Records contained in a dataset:
==========

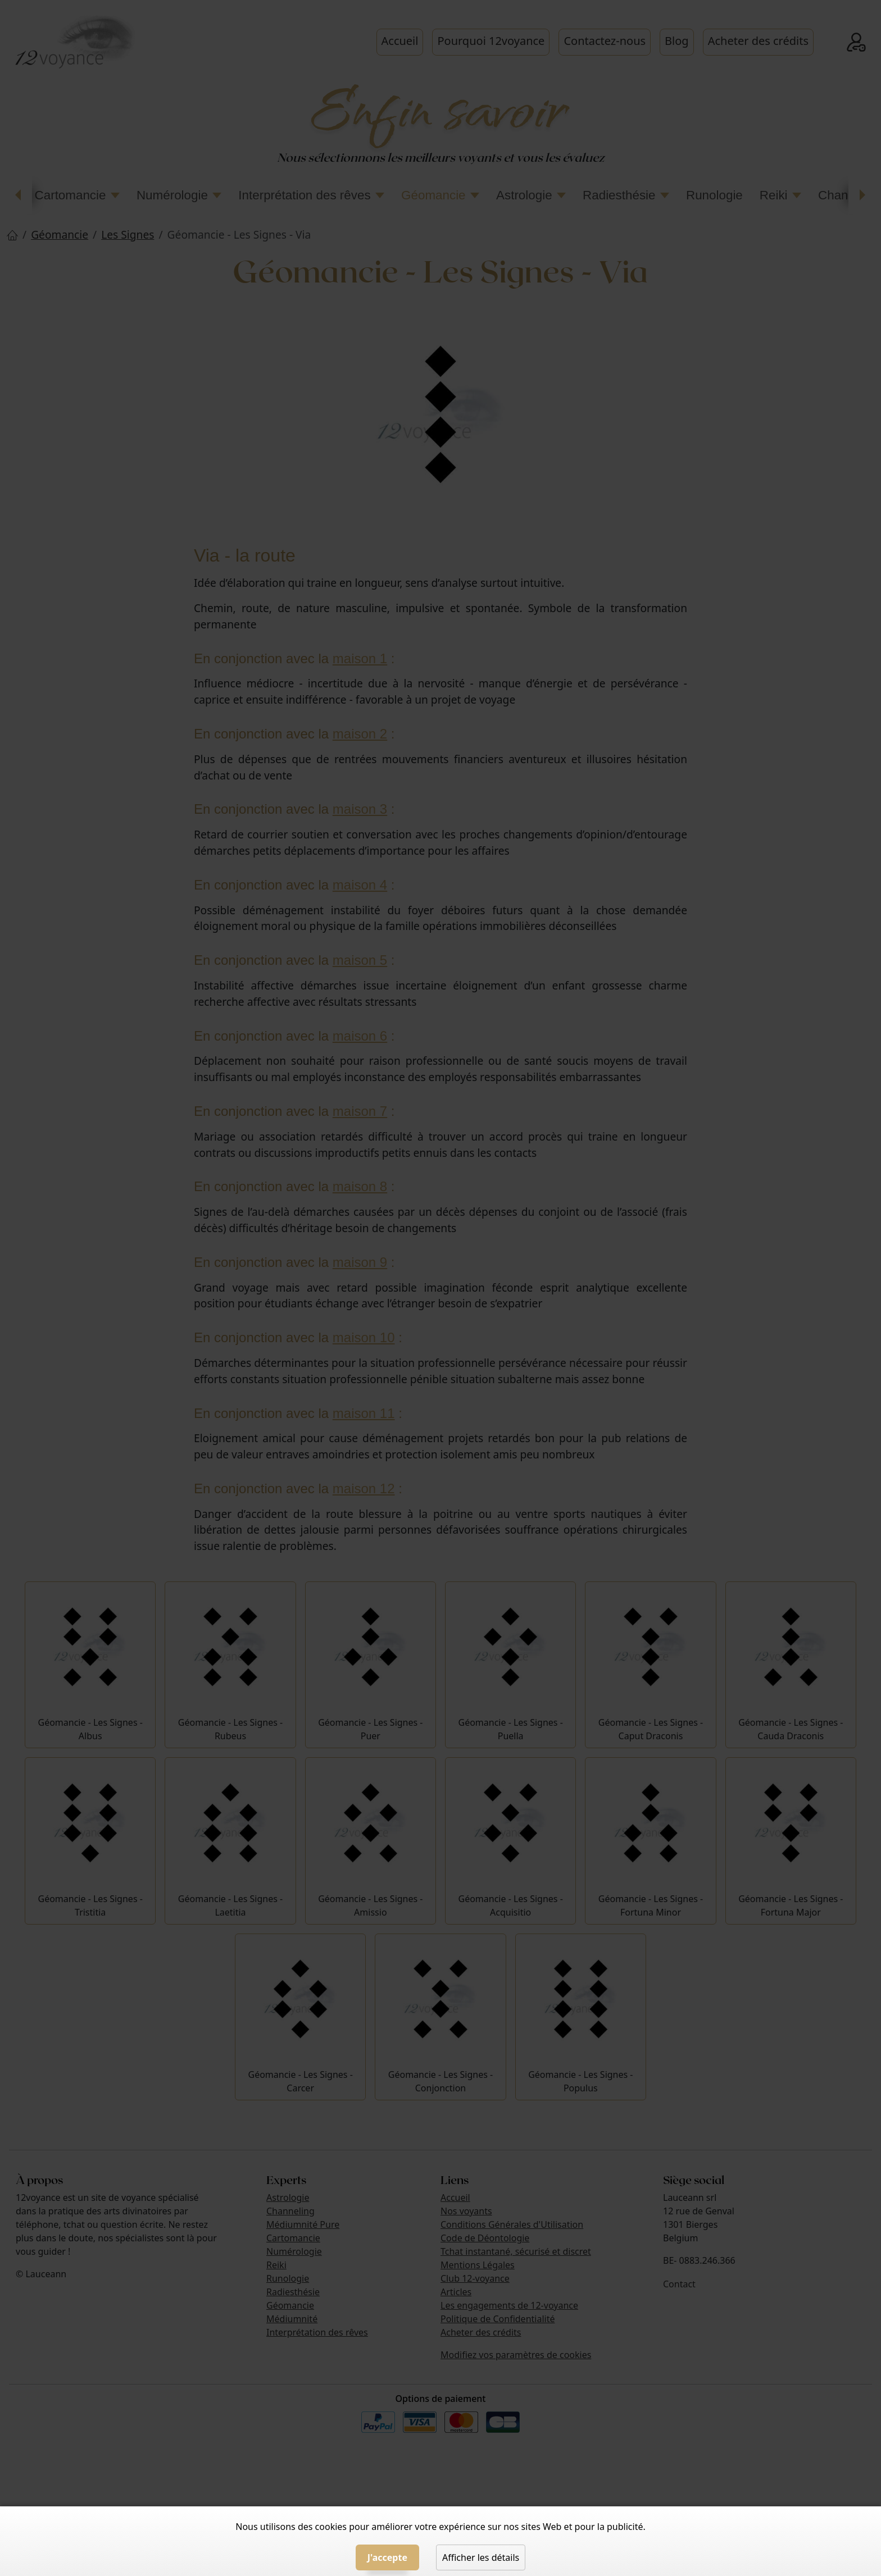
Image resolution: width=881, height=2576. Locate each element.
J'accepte (387, 2557)
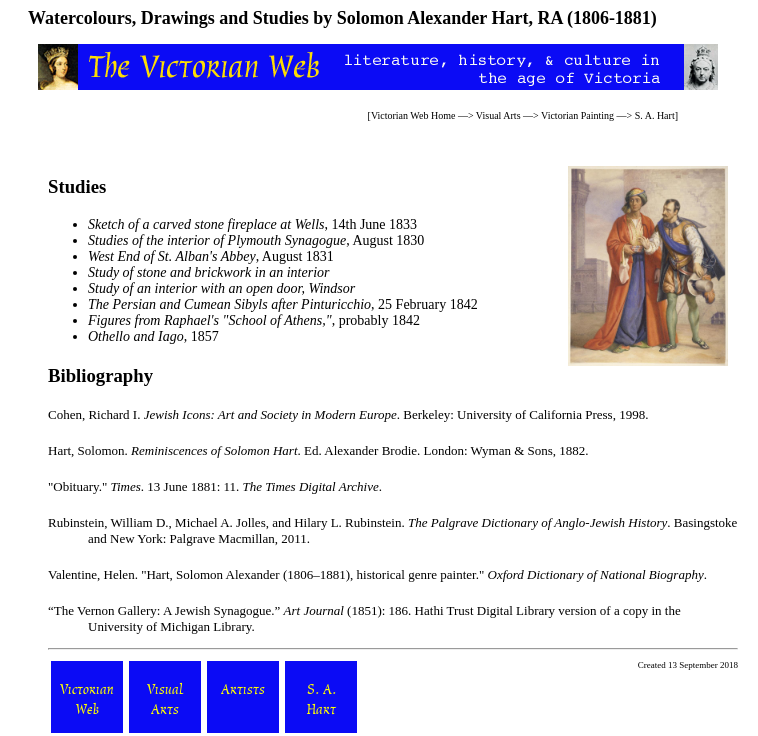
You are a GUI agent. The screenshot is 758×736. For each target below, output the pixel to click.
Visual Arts (498, 115)
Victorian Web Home (413, 115)
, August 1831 (211, 256)
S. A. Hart (655, 115)
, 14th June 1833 (252, 224)
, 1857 (153, 336)
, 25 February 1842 (283, 304)
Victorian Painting (577, 115)
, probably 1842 (254, 320)
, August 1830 (256, 240)
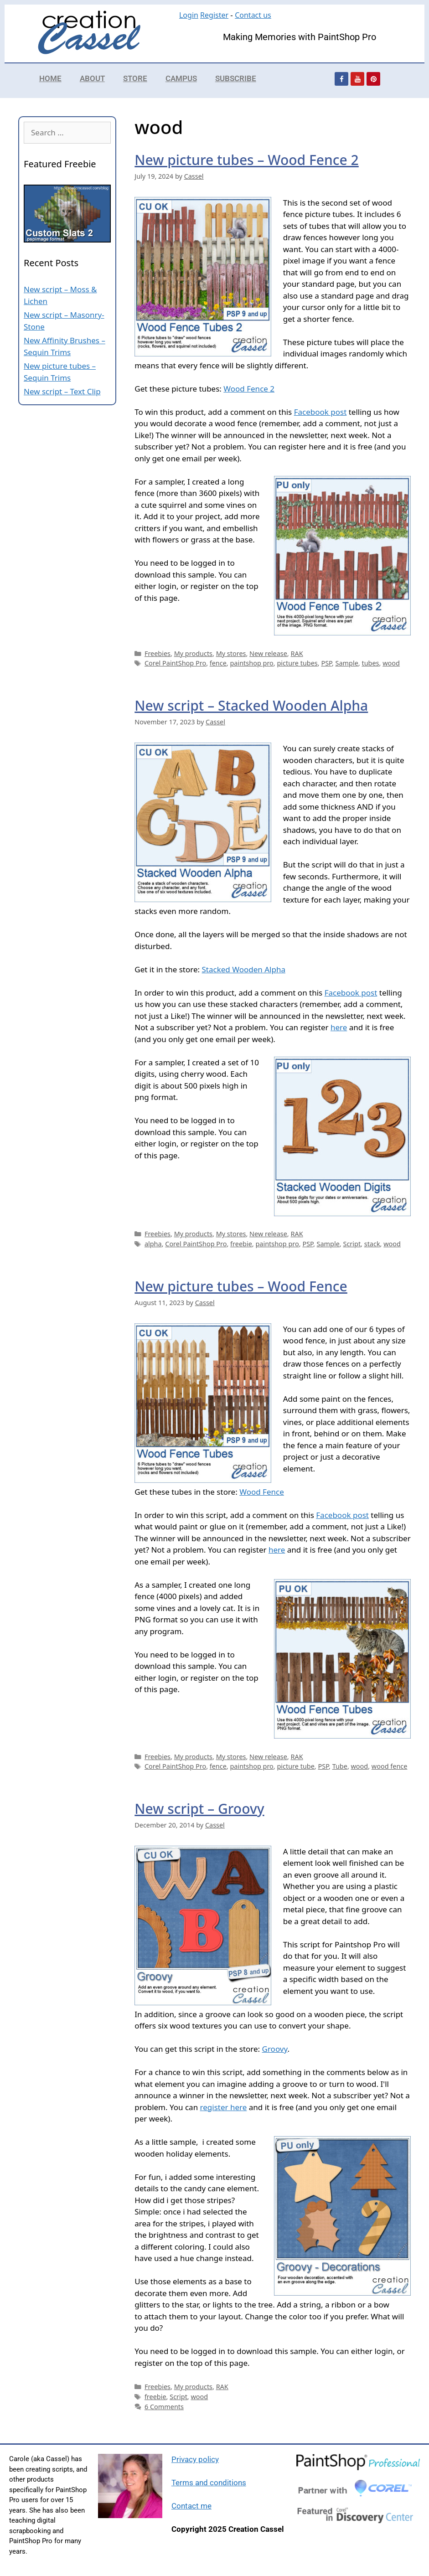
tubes (370, 663)
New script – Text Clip (62, 391)
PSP (326, 663)
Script (352, 1243)
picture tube (295, 1766)
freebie (241, 1243)
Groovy (275, 2049)
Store (135, 78)
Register (214, 15)
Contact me (191, 2505)
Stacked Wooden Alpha (243, 969)
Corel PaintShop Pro (175, 663)
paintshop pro (251, 663)
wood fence (390, 1766)
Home (50, 78)
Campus (181, 78)
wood (391, 663)
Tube (339, 1766)
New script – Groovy (199, 1808)
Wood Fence (261, 1492)
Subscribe (235, 78)
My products (193, 653)
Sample (347, 663)
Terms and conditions (208, 2482)
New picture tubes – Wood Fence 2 (246, 159)
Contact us (253, 15)
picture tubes (297, 663)
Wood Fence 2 (248, 388)
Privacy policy (195, 2459)
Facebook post (320, 412)
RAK (296, 653)
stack (372, 1243)
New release (268, 653)
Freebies (158, 653)
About (92, 78)
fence (218, 663)
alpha (153, 1243)
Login (188, 15)
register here (223, 2107)
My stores (231, 653)
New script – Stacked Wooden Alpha (251, 705)
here (339, 1027)
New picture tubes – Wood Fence (240, 1286)
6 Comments (164, 2406)
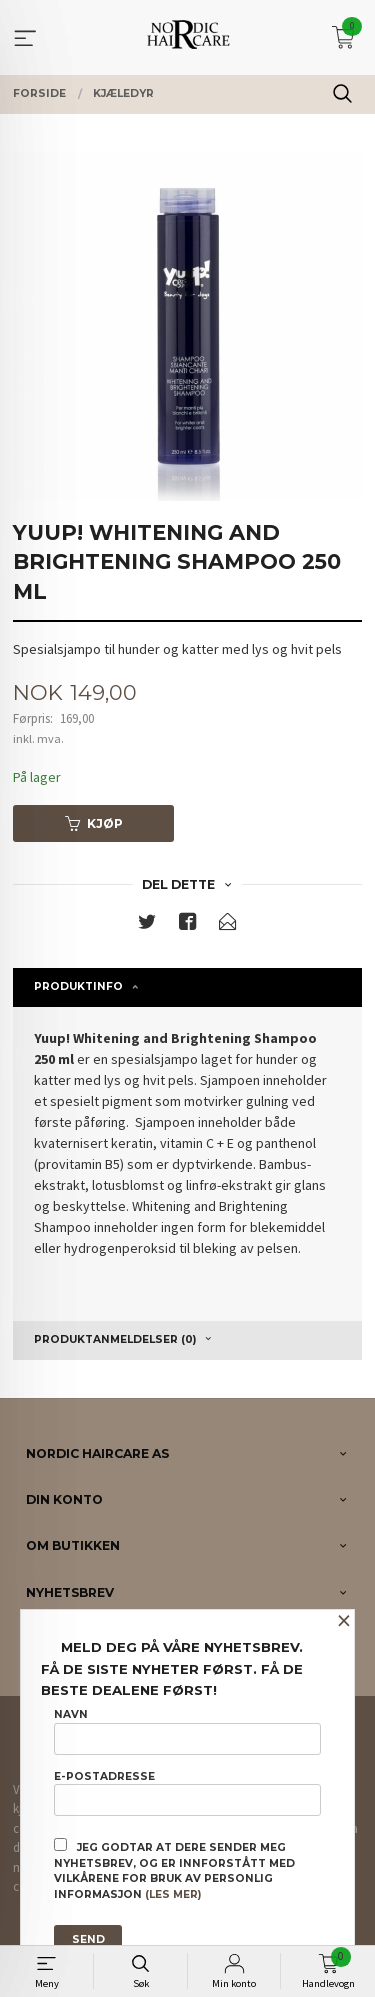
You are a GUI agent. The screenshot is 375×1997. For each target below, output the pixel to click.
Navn (187, 1731)
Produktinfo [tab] (78, 986)
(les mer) (173, 1894)
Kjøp (94, 823)
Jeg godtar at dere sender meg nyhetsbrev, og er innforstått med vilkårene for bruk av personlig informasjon (174, 1869)
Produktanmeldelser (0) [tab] (115, 1339)
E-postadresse (187, 1793)
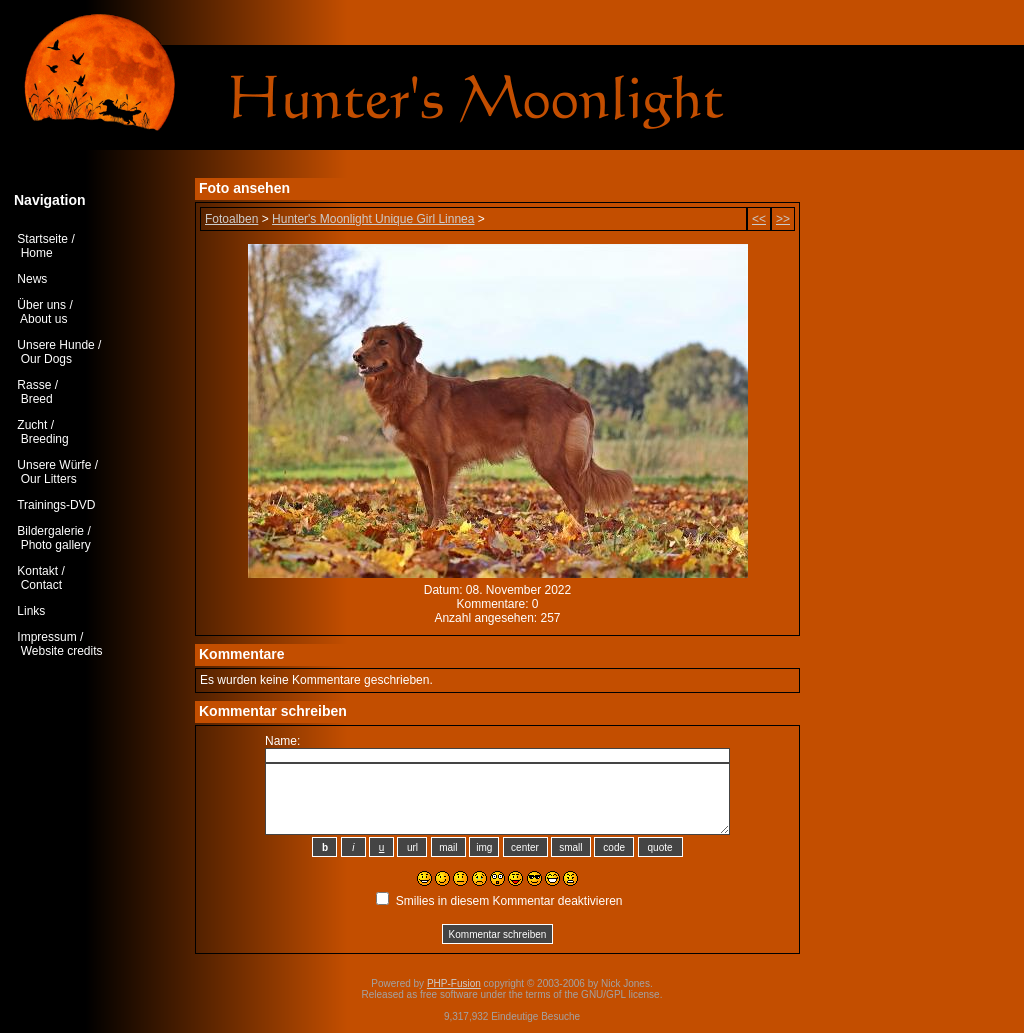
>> (783, 219)
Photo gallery (56, 545)
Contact (41, 585)
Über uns (41, 305)
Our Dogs (46, 359)
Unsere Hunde (55, 345)
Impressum (46, 637)
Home (37, 253)
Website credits (62, 651)
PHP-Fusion (454, 983)
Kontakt (37, 571)
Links (31, 611)
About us (43, 319)
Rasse (34, 385)
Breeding (45, 439)
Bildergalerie (50, 531)
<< (759, 219)
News (32, 279)
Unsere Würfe (54, 465)
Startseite (42, 239)
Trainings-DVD (56, 505)
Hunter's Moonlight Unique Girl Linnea (373, 219)
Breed (37, 399)
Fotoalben (231, 219)
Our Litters (49, 479)
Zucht (32, 425)
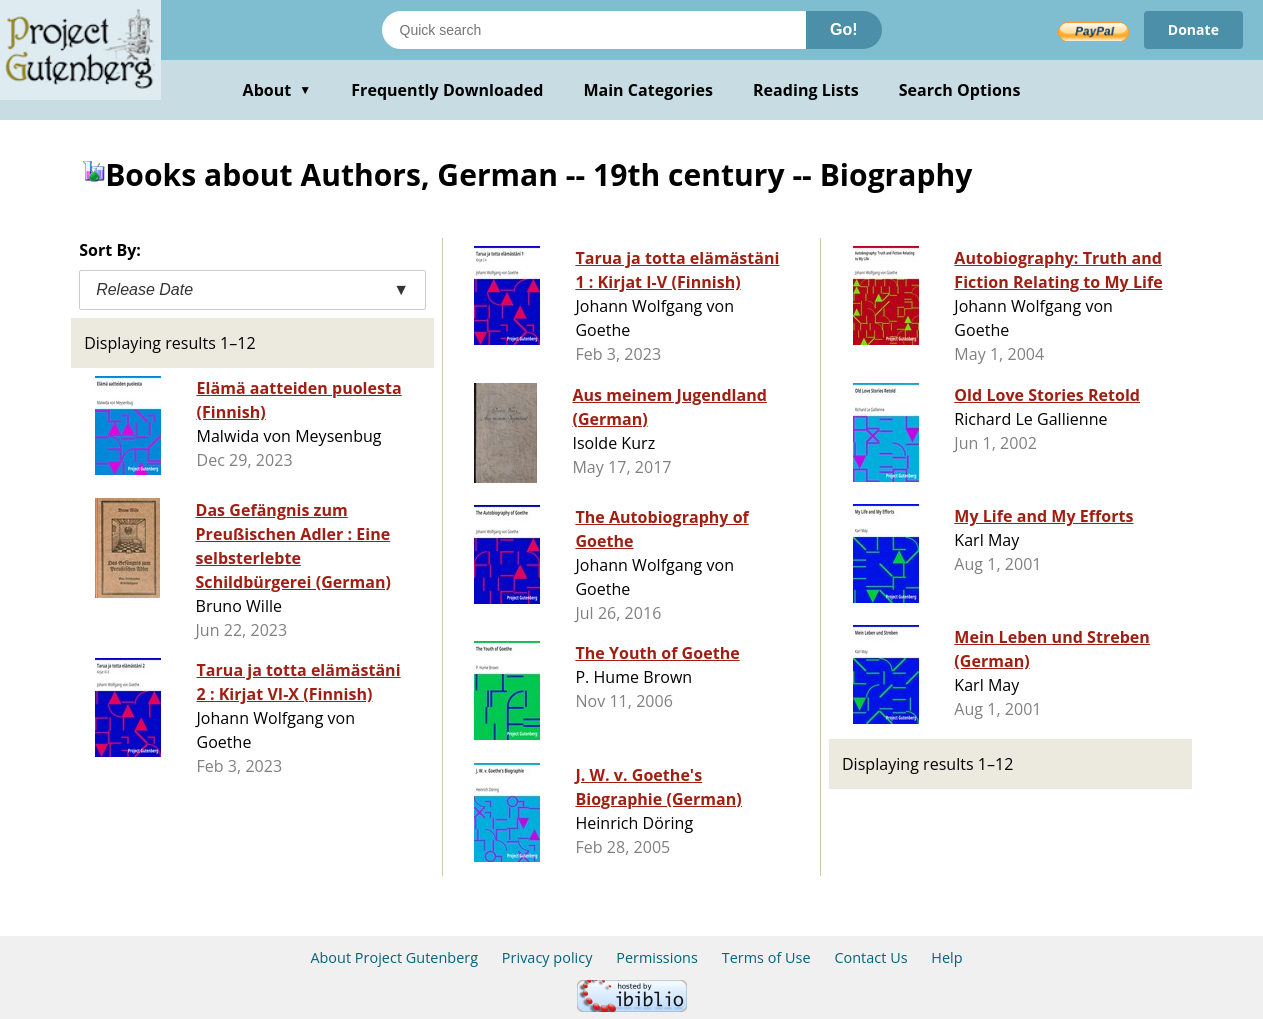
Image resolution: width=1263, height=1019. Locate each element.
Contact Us (870, 957)
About (277, 90)
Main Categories (648, 90)
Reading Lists (806, 90)
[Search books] (594, 30)
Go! (844, 29)
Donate (1193, 29)
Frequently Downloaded (447, 90)
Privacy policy (547, 957)
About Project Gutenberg (394, 957)
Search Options (960, 90)
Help (946, 957)
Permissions (657, 957)
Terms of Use (766, 957)
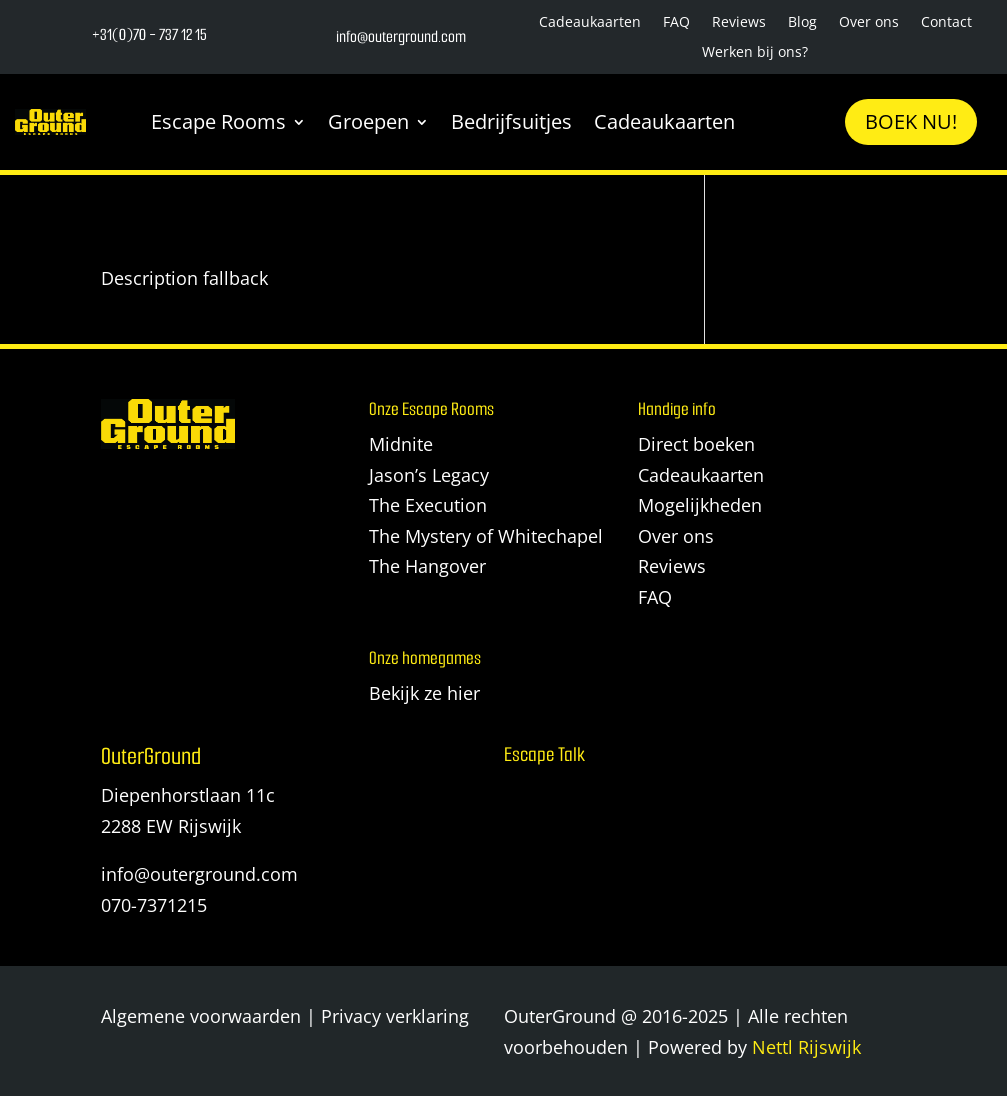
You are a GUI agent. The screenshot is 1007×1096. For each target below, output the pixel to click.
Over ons (869, 23)
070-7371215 (154, 905)
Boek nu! (911, 121)
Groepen (368, 121)
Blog (802, 23)
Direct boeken (696, 444)
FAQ (676, 23)
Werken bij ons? (755, 53)
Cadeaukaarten (590, 23)
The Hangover (427, 566)
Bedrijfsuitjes (511, 121)
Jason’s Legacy (429, 475)
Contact (946, 23)
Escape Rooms (218, 121)
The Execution (428, 505)
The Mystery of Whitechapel (486, 536)
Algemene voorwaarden (201, 1016)
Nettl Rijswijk (806, 1047)
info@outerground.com (199, 874)
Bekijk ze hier (424, 693)
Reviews (739, 23)
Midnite (401, 444)
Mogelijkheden (700, 505)
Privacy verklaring (395, 1016)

==========

What to do:
The range runs from the line above containing "Home (50, 78)" to the line containing "Facebook post (320, 412)", inclusive. Restate those lines word for word and no others.

Your solution:
Home (50, 78)
Campus (181, 78)
wood (391, 663)
Tube (339, 1766)
New script – Groovy (199, 1808)
Wood Fence (261, 1492)
Subscribe (235, 78)
My products (193, 653)
Sample (347, 663)
Terms and conditions (208, 2482)
New picture tubes – Wood Fence 2 (246, 159)
Contact us (253, 15)
picture tubes (297, 663)
Wood Fence 2 (248, 388)
Privacy policy (195, 2459)
Facebook post (320, 412)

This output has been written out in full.